## [Page-level text extractions]
# # # #
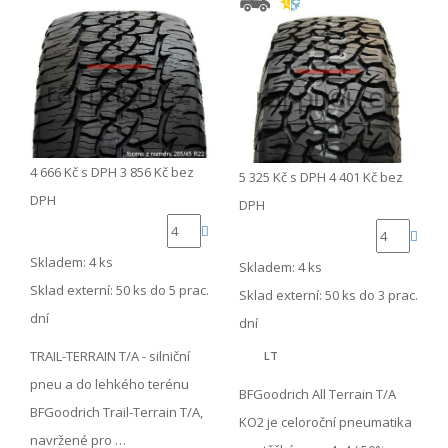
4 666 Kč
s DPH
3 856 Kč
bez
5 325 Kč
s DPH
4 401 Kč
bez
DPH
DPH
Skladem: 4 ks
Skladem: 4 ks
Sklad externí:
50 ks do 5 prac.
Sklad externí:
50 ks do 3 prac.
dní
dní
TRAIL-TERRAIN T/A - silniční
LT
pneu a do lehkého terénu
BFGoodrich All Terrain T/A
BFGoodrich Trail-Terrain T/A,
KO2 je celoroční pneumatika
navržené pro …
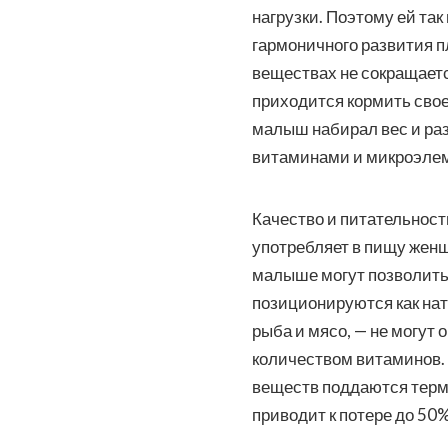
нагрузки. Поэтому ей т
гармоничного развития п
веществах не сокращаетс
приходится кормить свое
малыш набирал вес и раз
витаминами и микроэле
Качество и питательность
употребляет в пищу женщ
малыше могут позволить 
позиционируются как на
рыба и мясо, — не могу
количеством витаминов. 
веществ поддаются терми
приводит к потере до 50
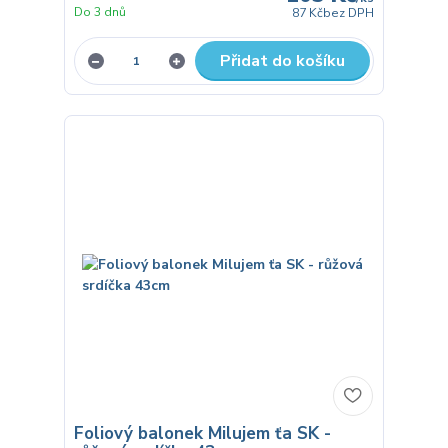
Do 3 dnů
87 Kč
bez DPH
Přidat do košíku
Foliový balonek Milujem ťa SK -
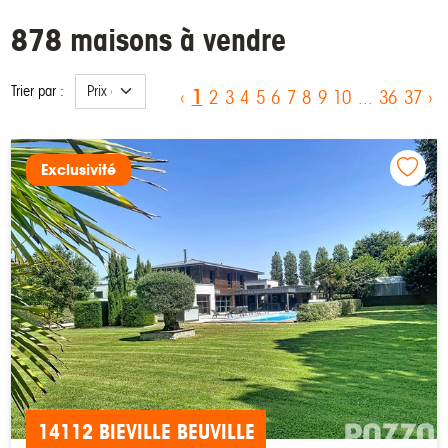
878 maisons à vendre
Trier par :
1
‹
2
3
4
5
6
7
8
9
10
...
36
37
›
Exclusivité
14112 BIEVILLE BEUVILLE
# # # #
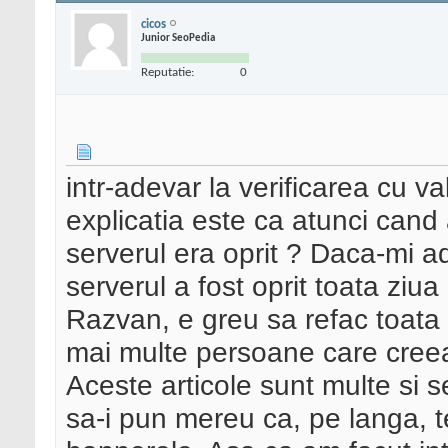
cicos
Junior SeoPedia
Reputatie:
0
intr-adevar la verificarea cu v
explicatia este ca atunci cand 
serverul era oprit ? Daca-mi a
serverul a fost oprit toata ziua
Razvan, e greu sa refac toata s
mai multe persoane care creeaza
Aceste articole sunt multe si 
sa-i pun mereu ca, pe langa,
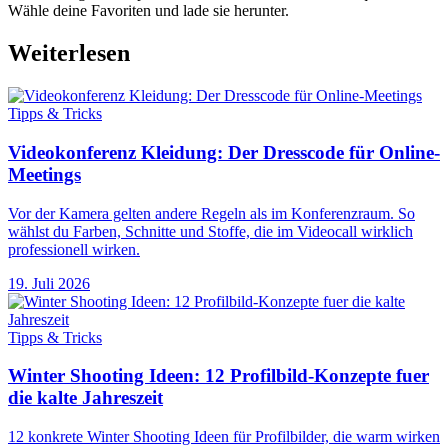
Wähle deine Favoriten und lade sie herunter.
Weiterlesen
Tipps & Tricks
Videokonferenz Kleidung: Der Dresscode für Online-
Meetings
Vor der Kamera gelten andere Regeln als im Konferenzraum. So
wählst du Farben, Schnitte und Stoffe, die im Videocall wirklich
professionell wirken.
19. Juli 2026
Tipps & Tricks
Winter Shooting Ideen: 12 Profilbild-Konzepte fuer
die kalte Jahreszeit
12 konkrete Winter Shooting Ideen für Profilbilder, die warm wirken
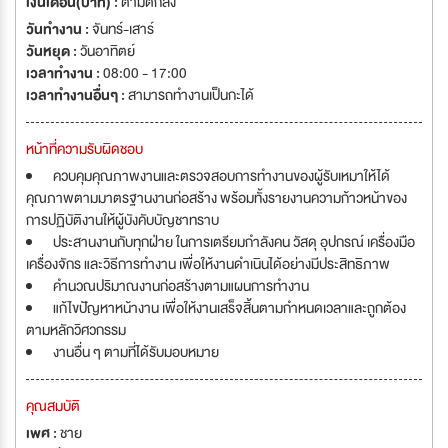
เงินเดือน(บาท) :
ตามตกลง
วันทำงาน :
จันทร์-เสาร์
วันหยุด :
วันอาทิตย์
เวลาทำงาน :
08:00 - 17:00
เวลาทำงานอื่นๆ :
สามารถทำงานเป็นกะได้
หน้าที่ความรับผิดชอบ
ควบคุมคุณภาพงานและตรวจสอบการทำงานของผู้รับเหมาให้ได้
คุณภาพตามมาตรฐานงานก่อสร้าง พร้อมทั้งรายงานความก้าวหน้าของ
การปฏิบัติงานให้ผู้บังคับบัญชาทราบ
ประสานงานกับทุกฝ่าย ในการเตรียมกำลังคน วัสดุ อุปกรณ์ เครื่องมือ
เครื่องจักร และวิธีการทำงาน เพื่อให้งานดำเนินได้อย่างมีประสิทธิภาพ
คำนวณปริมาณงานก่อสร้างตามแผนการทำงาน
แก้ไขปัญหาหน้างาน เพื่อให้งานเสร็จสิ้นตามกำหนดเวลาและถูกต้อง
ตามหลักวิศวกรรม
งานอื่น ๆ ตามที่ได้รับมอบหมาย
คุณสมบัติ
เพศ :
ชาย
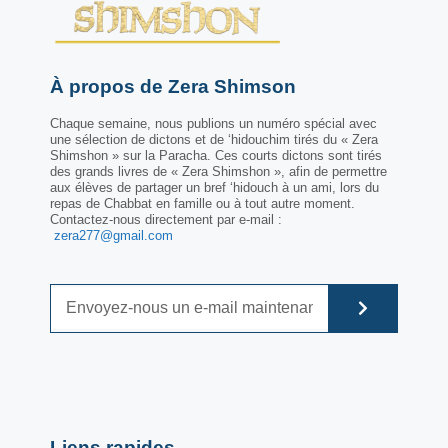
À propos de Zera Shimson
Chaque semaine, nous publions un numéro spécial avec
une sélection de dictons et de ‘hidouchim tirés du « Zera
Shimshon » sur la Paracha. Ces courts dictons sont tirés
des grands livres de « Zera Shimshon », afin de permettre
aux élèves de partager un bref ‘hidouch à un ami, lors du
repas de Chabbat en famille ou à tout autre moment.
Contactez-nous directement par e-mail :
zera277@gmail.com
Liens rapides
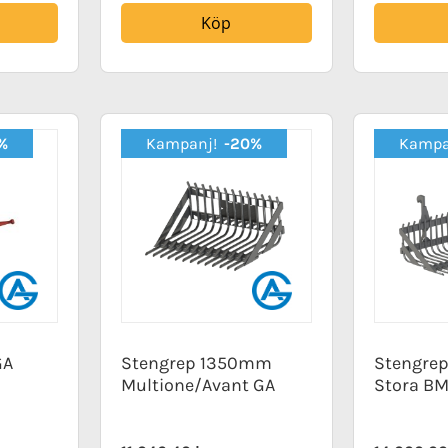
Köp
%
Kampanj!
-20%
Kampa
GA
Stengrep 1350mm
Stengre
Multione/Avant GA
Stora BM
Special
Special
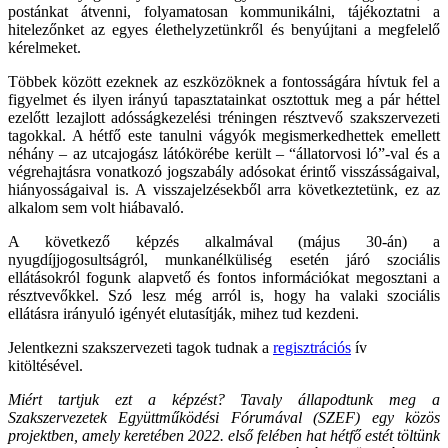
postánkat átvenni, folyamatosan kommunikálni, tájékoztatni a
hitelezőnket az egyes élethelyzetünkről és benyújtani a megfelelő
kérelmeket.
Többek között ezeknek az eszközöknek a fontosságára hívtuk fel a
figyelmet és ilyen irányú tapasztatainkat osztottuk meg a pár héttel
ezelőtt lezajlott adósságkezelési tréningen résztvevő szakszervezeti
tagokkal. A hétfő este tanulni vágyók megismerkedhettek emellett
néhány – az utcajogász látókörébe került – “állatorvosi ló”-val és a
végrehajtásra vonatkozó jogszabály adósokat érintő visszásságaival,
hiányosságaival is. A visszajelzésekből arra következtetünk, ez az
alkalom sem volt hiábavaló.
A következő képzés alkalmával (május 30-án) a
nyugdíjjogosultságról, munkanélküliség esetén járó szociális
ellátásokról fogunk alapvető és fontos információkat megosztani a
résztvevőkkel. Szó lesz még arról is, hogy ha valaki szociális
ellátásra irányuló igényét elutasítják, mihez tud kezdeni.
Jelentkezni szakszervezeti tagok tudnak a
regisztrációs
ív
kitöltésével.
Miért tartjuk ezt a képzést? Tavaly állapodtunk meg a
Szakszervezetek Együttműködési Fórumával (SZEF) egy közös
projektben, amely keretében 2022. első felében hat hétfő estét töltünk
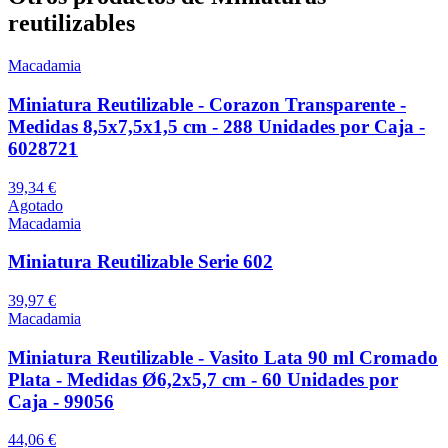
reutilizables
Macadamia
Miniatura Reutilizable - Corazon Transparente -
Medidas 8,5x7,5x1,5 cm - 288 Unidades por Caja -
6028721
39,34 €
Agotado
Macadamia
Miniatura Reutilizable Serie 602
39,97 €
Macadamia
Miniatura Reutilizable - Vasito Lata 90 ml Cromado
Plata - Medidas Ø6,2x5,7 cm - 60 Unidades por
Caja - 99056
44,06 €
# # # #
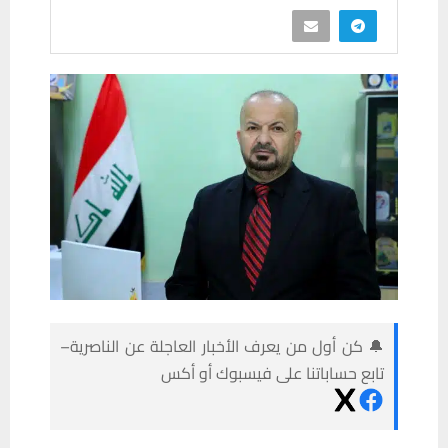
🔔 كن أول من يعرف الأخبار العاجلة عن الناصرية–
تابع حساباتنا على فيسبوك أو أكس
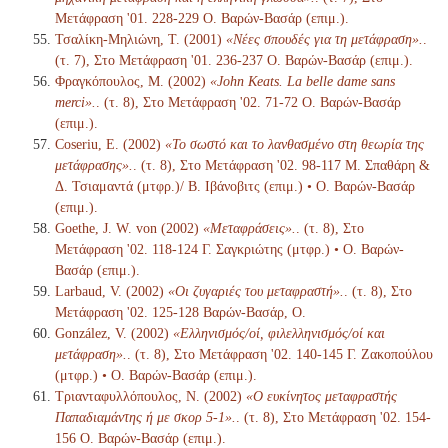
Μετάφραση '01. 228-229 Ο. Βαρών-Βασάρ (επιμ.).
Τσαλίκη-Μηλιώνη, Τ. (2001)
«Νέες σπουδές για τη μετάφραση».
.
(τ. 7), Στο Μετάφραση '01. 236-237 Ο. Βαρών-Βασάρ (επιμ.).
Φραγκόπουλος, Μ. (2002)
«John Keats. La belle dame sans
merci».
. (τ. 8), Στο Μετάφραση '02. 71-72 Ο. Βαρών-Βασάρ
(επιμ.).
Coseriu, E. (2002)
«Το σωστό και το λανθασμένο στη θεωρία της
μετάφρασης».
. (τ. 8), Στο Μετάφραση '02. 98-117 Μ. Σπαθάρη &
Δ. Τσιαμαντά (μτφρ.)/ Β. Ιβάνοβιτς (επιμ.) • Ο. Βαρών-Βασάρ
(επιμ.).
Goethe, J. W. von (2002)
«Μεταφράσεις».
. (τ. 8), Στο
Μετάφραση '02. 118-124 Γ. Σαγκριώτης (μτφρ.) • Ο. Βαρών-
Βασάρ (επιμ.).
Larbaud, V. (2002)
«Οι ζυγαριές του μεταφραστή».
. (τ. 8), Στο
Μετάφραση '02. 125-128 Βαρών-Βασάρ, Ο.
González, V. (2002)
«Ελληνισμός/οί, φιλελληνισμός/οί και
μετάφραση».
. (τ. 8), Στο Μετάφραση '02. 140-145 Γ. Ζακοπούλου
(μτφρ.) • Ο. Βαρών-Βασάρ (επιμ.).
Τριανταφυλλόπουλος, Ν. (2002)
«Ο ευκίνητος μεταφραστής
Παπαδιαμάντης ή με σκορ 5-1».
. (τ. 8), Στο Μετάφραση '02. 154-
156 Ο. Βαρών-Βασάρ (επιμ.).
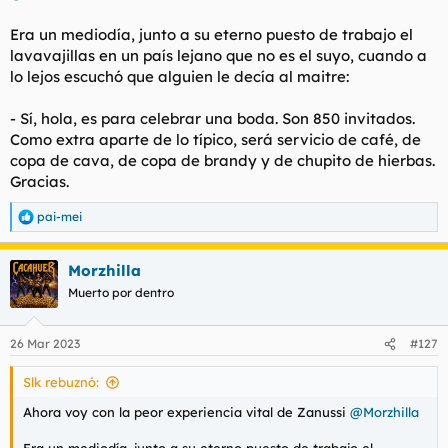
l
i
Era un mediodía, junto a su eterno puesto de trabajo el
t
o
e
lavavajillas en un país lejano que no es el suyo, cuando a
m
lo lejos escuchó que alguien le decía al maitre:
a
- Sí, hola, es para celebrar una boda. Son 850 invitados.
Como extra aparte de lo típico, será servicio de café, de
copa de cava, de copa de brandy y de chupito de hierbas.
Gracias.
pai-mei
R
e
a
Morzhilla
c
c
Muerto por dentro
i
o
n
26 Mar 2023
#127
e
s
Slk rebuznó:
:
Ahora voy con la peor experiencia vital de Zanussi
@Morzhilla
# # # #
## [Work required]
Give back exactly the lines above, from the line containing "À propos de Zera Shimson" through the line containing "Contactez-nous directement par", with both end lines and nothing more.

## [Exercise answer]
À propos de Zera Shimson
Chaque semaine, nous publions un numéro spécial avec
une sélection de dictons et de ‘hidouchim tirés du « Zera
Shimshon » sur la Paracha. Ces courts dictons sont tirés
des grands livres de « Zera Shimshon », afin de permettre
aux élèves de partager un bref ‘hidouch à un ami, lors du
repas de Chabbat en famille ou à tout autre moment.
Contactez-nous directement par e-mail :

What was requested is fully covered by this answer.